● TASK GOAL:
Please state how many lines below include the word "клапаны"; the reply should be the number only.

━━━━━ TASK DATA

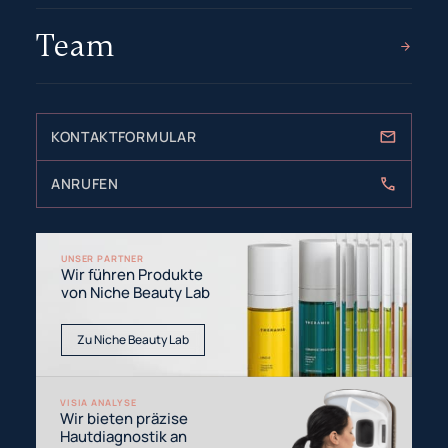
Team
KONTAKTFORMULAR
ANRUFEN
UNSER PARTNER
Wir führen Produkte
von Niche Beauty Lab
Zu Niche Beauty Lab
VISIA ANALYSE
Wir bieten präzise
Hautdiagnostik an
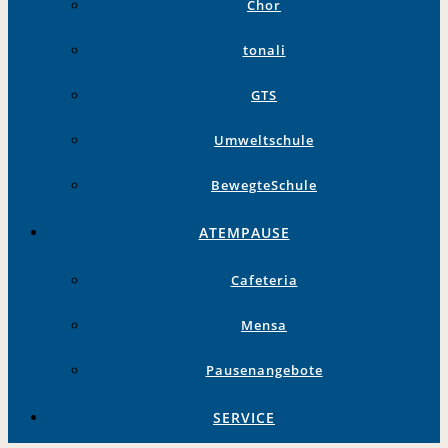
Chor
tonali
GTS
Umweltschule
BewegteSchule
ATEMPAUSE
Cafeteria
Mensa
Pausenangebote
SERVICE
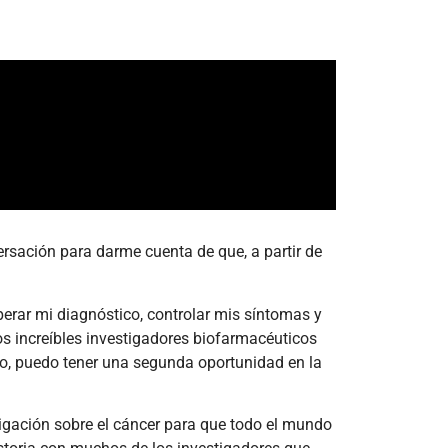
sación para darme cuenta de que, a partir de
rar mi diagnóstico, controlar mis síntomas y
os increíbles investigadores biofarmacéuticos
yo, puedo tener una segunda oportunidad en la
tigación sobre el cáncer para que todo el mundo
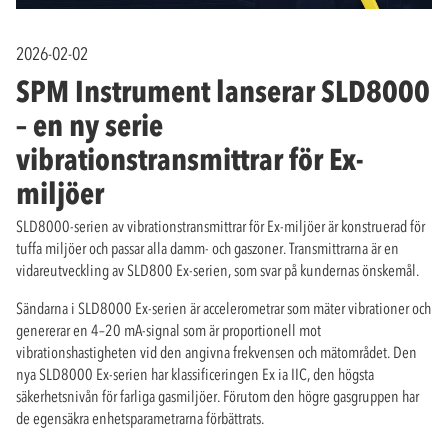
2026-02-02
SPM Instrument lanserar SLD8000
– en ny serie
vibrationstransmittrar för Ex-
miljöer
SLD8000-serien av vibrationstransmittrar för Ex-miljöer är konstruerad för
tuffa miljöer och passar alla damm- och gaszoner. Transmittrarna är en
vidareutveckling av SLD800 Ex-serien, som svar på kundernas önskemål.
Sändarna i SLD8000 Ex-serien är accelerometrar som mäter vibrationer och
genererar en 4–20 mA-signal som är proportionell mot
vibrationshastigheten vid den angivna frekvensen och mätområdet. Den
nya SLD8000 Ex-serien har klassificeringen Ex ia IIC, den högsta
säkerhetsnivån för farliga gasmiljöer. Förutom den högre gasgruppen har
de egensäkra enhetsparametrarna förbättrats.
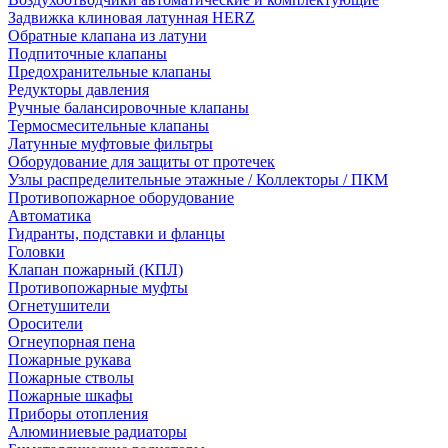
Задвижка клиновая латунная HERZ
Обратные клапана из латуни
Подпиточные клапаны
Предохранительные клапаны
Редукторы давления
Ручные балансировочные клапаны
Термосмесительные клапаны
Латунные муфтовые фильтры
Оборудование для защиты от протечек
Узлы распределительные этажные / Коллекторы / ПКМ
Противопожарное оборудование
Автоматика
Гидранты, подставки и фланцы
Головки
Клапан пожарный (КПЛ)
Противопожарные муфты
Огнетушители
Оросители
Огнеупорная пена
Пожарные рукава
Пожарные стволы
Пожарные шкафы
Приборы отопления
Алюминиевые радиаторы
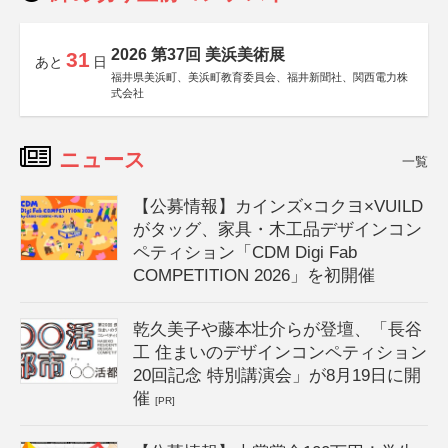
2026 第37回 美浜美術展
31
あと
日
福井県美浜町、美浜町教育委員会、福井新聞社、関西電力株
式会社
ニュース
一覧
【公募情報】カインズ×コクヨ×VUILD
がタッグ、家具・木工品デザインコン
ペティション「CDM Digi Fab
COMPETITION 2026」を初開催
乾久美子や藤本壮介らが登壇、「長谷
工 住まいのデザインコンペティション
20回記念 特別講演会」が8月19日に開
催
[PR]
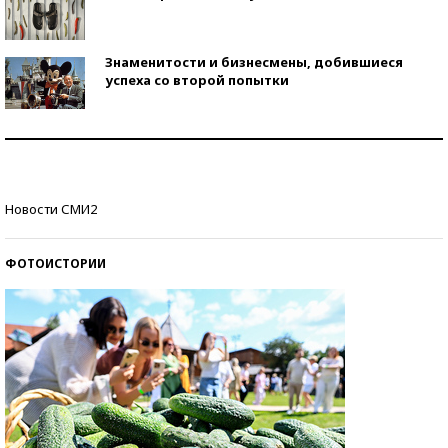
Знаменитости и бизнесмены, добившиеся
успеха со второй попытки
Как защититься от солнца на курорте?
Кто изобрел средства связи?
Новости СМИ2
ФОТОИСТОРИИ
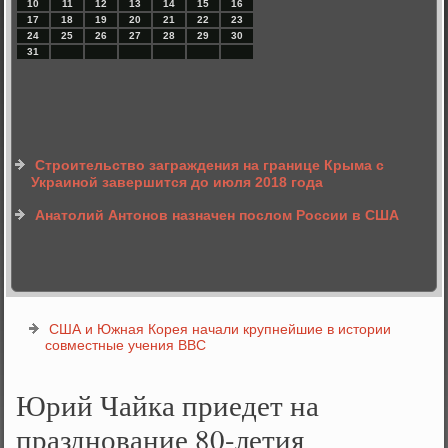
10
11
12
13
14
15
16
17
18
19
20
21
22
23
24
25
26
27
28
29
30
31
Строительство заграждения на границе Крыма с
Украиной завершится до июля 2018 года
Анатолий Антонов назначен послом России в США
США и Южная Корея начали крупнейшие в истории
совместные учения ВВС
Юрий Чайка приедет на
празднование 80-летия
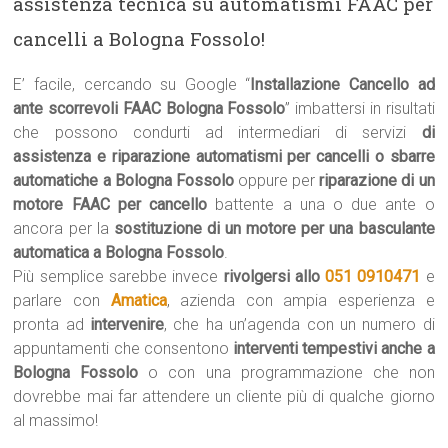
assistenza tecnica su automatismi FAAC per
cancelli a Bologna Fossolo!
E’ facile, cercando su Google “
Installazione Cancello ad
ante scorrevoli FAAC Bologna Fossolo
” imbattersi in risultati
che possono condurti ad intermediari di servizi
di
assistenza e riparazione automatismi per cancelli o sbarre
automatiche a Bologna Fossolo
oppure per
riparazione di un
motore FAAC per cancello
battente a una o due ante o
ancora per la
sostituzione di un motore per una basculante
automatica a Bologna Fossolo
.
Più semplice sarebbe invece
rivolgersi allo
051 0910471
e
parlare con
Amatica
, azienda con ampia esperienza e
pronta ad
intervenire
, che ha un’agenda con un numero di
appuntamenti che consentono
interventi tempestivi anche a
Bologna Fossolo
o con una programmazione che non
dovrebbe mai far attendere un cliente più di qualche giorno
al massimo!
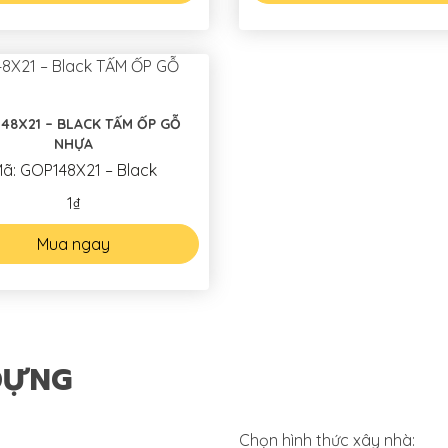
X21 – BLACK TẤM ỐP GỖ
NHỰA
ã: GOP148X21 – Black
1₫
Mua ngay
DỰNG
Chọn hình thức xây nhà:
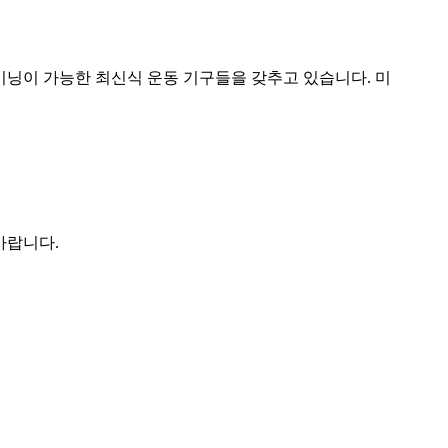
이닝이 가능한 최신식 운동 기구들을 갖추고 있습니다. 미
바랍니다.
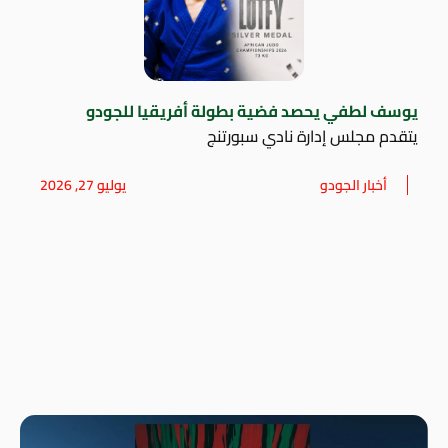
يوسف لطفي يحصد فضية بطولة أفريقيا للجودو
يتقدم مجلس إدارة نادي سبورتنج
أخبار الجودو
يوليو 27, 2026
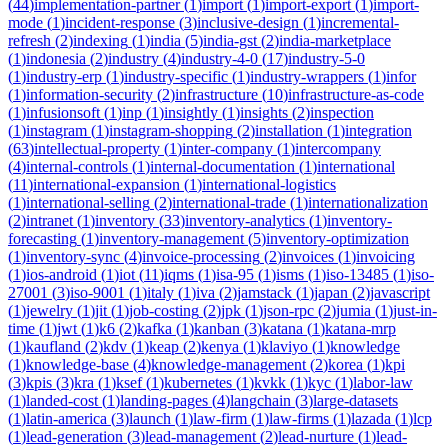
(
44
)
implementation-partner
(
1
)
import
(
1
)
import-export
(
1
)
import-
mode
(
1
)
incident-response
(
3
)
inclusive-design
(
1
)
incremental-
refresh
(
2
)
indexing
(
1
)
india
(
5
)
india-gst
(
2
)
india-marketplace
(
1
)
indonesia
(
2
)
industry
(
4
)
industry-4-0
(
17
)
industry-5-0
(
1
)
industry-erp
(
1
)
industry-specific
(
1
)
industry-wrappers
(
1
)
infor
(
1
)
information-security
(
2
)
infrastructure
(
10
)
infrastructure-as-code
(
1
)
infusionsoft
(
1
)
inp
(
1
)
insightly
(
1
)
insights
(
2
)
inspection
(
1
)
instagram
(
1
)
instagram-shopping
(
2
)
installation
(
1
)
integration
(
63
)
intellectual-property
(
1
)
inter-company
(
1
)
intercompany
(
4
)
internal-controls
(
1
)
internal-documentation
(
1
)
international
(
11
)
international-expansion
(
1
)
international-logistics
(
1
)
international-selling
(
2
)
international-trade
(
1
)
internationalization
(
2
)
intranet
(
1
)
inventory
(
33
)
inventory-analytics
(
1
)
inventory-
forecasting
(
1
)
inventory-management
(
5
)
inventory-optimization
(
1
)
inventory-sync
(
4
)
invoice-processing
(
2
)
invoices
(
1
)
invoicing
(
1
)
ios-android
(
1
)
iot
(
11
)
iqms
(
1
)
isa-95
(
1
)
isms
(
1
)
iso-13485
(
1
)
iso-
27001
(
3
)
iso-9001
(
1
)
italy
(
1
)
iva
(
2
)
jamstack
(
1
)
japan
(
2
)
javascript
(
1
)
jewelry
(
1
)
jit
(
1
)
job-costing
(
2
)
jpk
(
1
)
json-rpc
(
2
)
jumia
(
1
)
just-in-
time
(
1
)
jwt
(
1
)
k6
(
2
)
kafka
(
1
)
kanban
(
3
)
katana
(
1
)
katana-mrp
(
1
)
kaufland
(
2
)
kdv
(
1
)
keap
(
2
)
kenya
(
1
)
klaviyo
(
1
)
knowledge
(
1
)
knowledge-base
(
4
)
knowledge-management
(
2
)
korea
(
1
)
kpi
(
3
)
kpis
(
3
)
kra
(
1
)
ksef
(
1
)
kubernetes
(
1
)
kvkk
(
1
)
kyc
(
1
)
labor-law
(
1
)
landed-cost
(
1
)
landing-pages
(
4
)
langchain
(
3
)
large-datasets
(
1
)
latin-america
(
3
)
launch
(
1
)
law-firm
(
1
)
law-firms
(
1
)
lazada
(
1
)
lcp
(
1
)
lead-generation
(
3
)
lead-management
(
2
)
lead-nurture
(
1
)
lead-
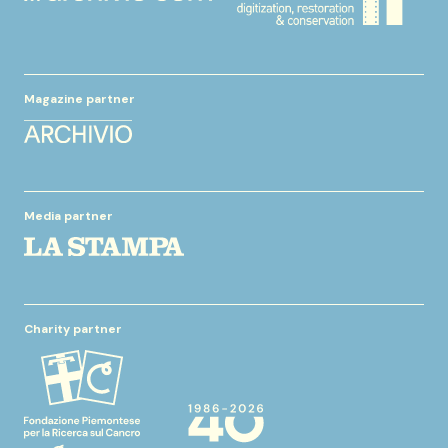
Magazine partner
Media partner
Charity partner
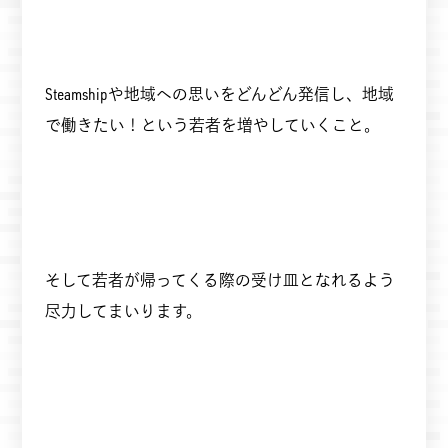
Steamshipや地域への思いをどんどん発信し、地域
で働きたい！という若者を増やしていくこと。
そして若者が帰ってくる際の受け皿となれるよう
尽力してまいります。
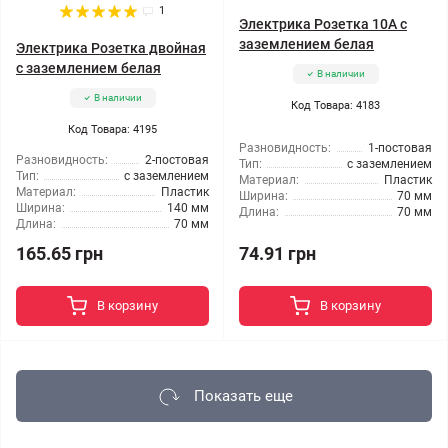
1
Электрика Розетка 10А с
заземлением белая
Электрика Розетка двойная
с заземлением белая
В наличии
В наличии
Код Товара: 4183
Код Товара: 4195
Разновидность:
1-постовая
Разновидность:
2-постовая
Тип:
с заземлением
Тип:
с заземлением
Материал:
Пластик
Материал:
Пластик
Ширина:
70 мм
Ширина:
140 мм
Длина:
70 мм
Длина:
70 мм
165.65 грн
74.91 грн
В корзину
В корзину
Показать еще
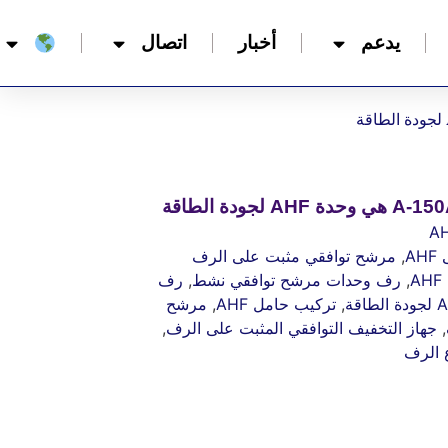
يدعم
أخبار
اتصال
A
,
مرشح توافقي مثبت على الرف
,
رف وحدات مرشح توافقي نشط
,
رف
,
تركيب حامل AHF
,
مرشح
,
جهاز التخفيف التوافقي المثبت على الرف
,
ع الرف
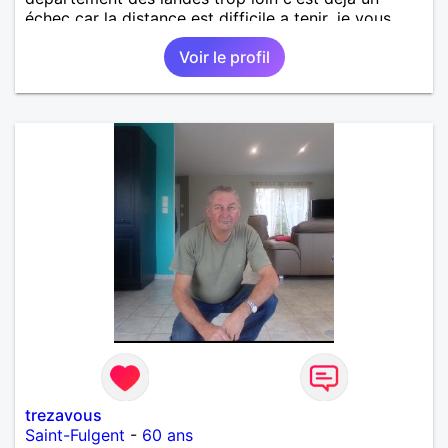
échec car la distance est difficile a tenir ,je vous
remercie par avance bonne journée ,
Voir le profil
trezavous
Saint-Fulgent
-
60 ans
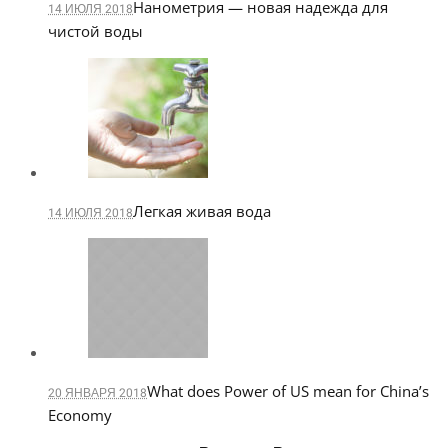
Нанометрия — новая надежда для
14 ИЮЛЯ 2018
чистой воды
Легкая живая вода
14 ИЮЛЯ 2018
What does Power of US mean for China’s
20 ЯНВАРЯ 2018
Economy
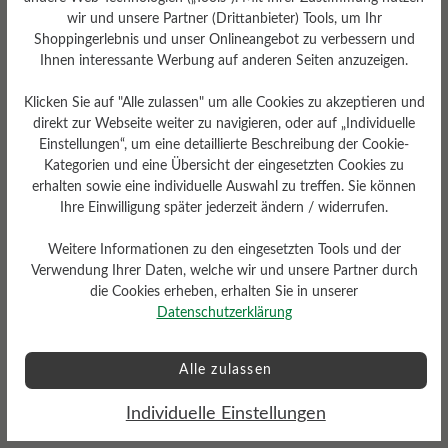
wir und unsere Partner (Drittanbieter) Tools, um Ihr
Shoppingerlebnis und unser Onlineangebot zu verbessern und
Ihnen interessante Werbung auf anderen Seiten anzuzeigen.
Klicken Sie auf "Alle zulassen" um alle Cookies zu akzeptieren und
direkt zur Webseite weiter zu navigieren, oder auf „Individuelle
Dämpfungsgrad
Einstellungen“, um eine detaillierte Beschreibung der Cookie-
Schafthöhe Ca
hoch
Kategorien und eine Übersicht der eingesetzten Cookies zu
erhalten sowie eine individuelle Auswahl zu treffen. Sie können
14,5 cm
Ihre Einwilligung später jederzeit ändern / widerrufen.
Weitere Informationen zu den eingesetzten Tools und der
Verwendung Ihrer Daten, welche wir und unsere Partner durch
die Cookies erheben, erhalten Sie in unserer
Datenschutzerklärung
Profilierung
Alle zulassen
griffig
Funktionalität
Individuelle Einstellungen
Atmungsaktiv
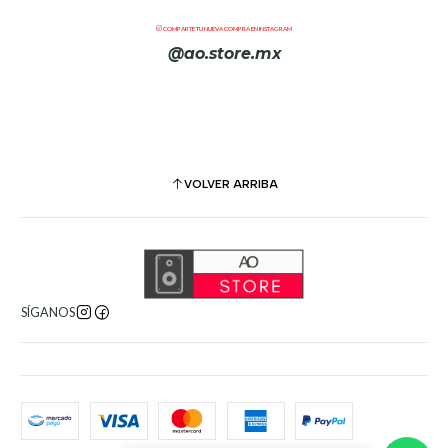
COMPARTE TU NUEVA COMPRA EN INSTAGRAM
@ao.store.mx
VOLVER ARRIBA
SÍGANOS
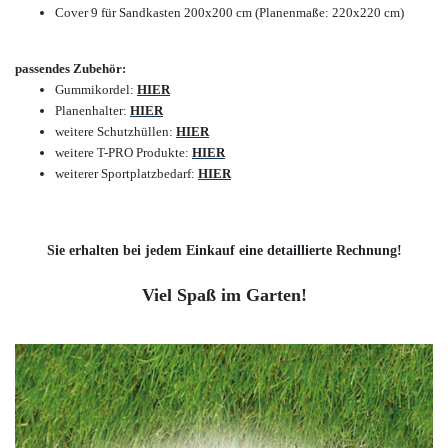
Cover 9 für Sandkasten 200x200 cm (Planenmaße: 220x220 cm)
passendes Zubehör:
Gummikordel:
HIER
Planenhalter:
HIER
weitere Schutzhüllen:
HIER
weitere T-PRO Produkte:
HIER
weiterer Sportplatzbedarf:
HIER
Sie erhalten bei jedem Einkauf eine detaillierte Rechnung!
Viel Spaß im Garten!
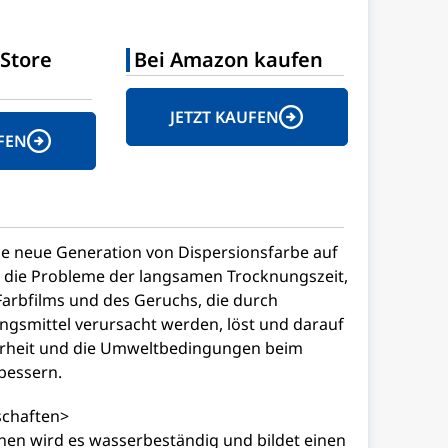
Store
Bei Amazon kaufen
JETZT KAUFEN
FEN
ne neue Generation von Dispersionsfarbe auf
e die Probleme der langsamen Trocknungszeit,
arbfilms und des Geruchs, die durch
ngsmittel verursacht werden, löst und darauf
cherheit und die Umweltbedingungen beim
bessern.
chaften>
en wird es wasserbeständig und bildet einen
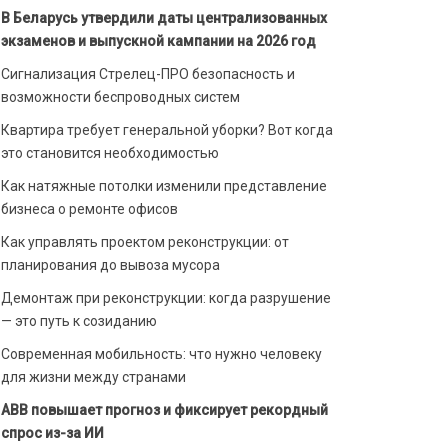
В Беларусь утвердили даты централизованных
экзаменов и выпускной кампании на 2026 год
Сигнализация Стрелец-ПРО безопасность и
возможности беспроводных систем
Квартира требует генеральной уборки? Вот когда
это становится необходимостью
Как натяжные потолки изменили представление
бизнеса о ремонте офисов
Как управлять проектом реконструкции: от
планирования до вывоза мусора
Демонтаж при реконструкции: когда разрушение
— это путь к созиданию
Современная мобильность: что нужно человеку
для жизни между странами
ABB повышает прогноз и фиксирует рекордный
спрос из-за ИИ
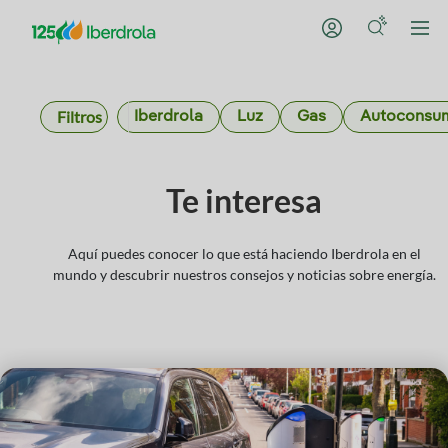
Filtros
Iberdrola
Luz
Gas
Autoconsu
Te interesa
Aquí puedes conocer lo que está haciendo Iberdrola en el
mundo y descubrir nuestros consejos y noticias sobre energía.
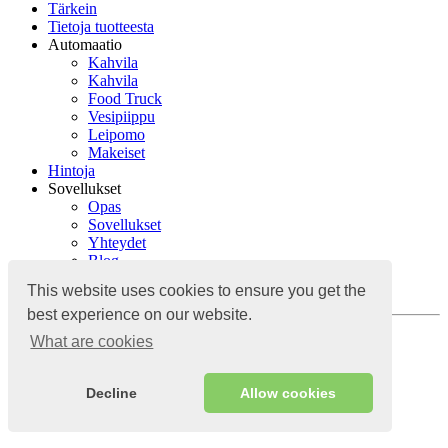
Tärkein
Tietoja tuotteesta
Automaatio
Kahvila
Kahvila
Food Truck
Vesipiippu
Leipomo
Makeiset
Hintoja
Sovellukset
Opas
Sovellukset
Yhteydet
Blog
Opas
This website uses cookies to ensure you get the
Yhteydet
best experience on our website.
Kirjaudu sisään
What are cookies
Pilvipohjainen kirjanpitojärjestelmä
Decline
Allow cookies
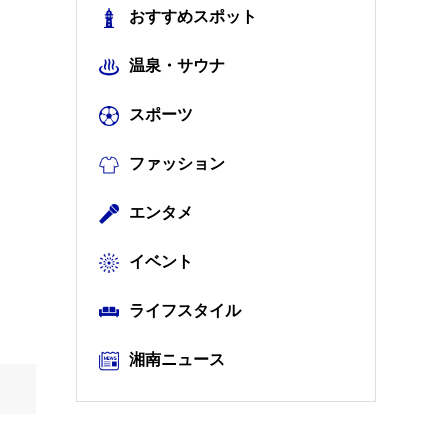
おすすめスポット
温泉・サウナ
スポーツ
ファッション
エンタメ
イベント
ライフスタイル
湘南ニュース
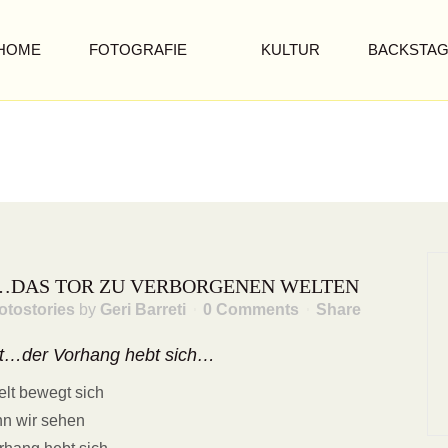
HOME
FOTOGRAFIE
KULTUR
BACKSTA
…DAS TOR ZU VERBORGENEN WELTEN
otostories
by
Geri Barreti
0 Comments
Share
ist…der Vorhang hebt sich…
elt bewegt sich
n wir sehen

━━━━━━━━━━

● TASK RESULT:
4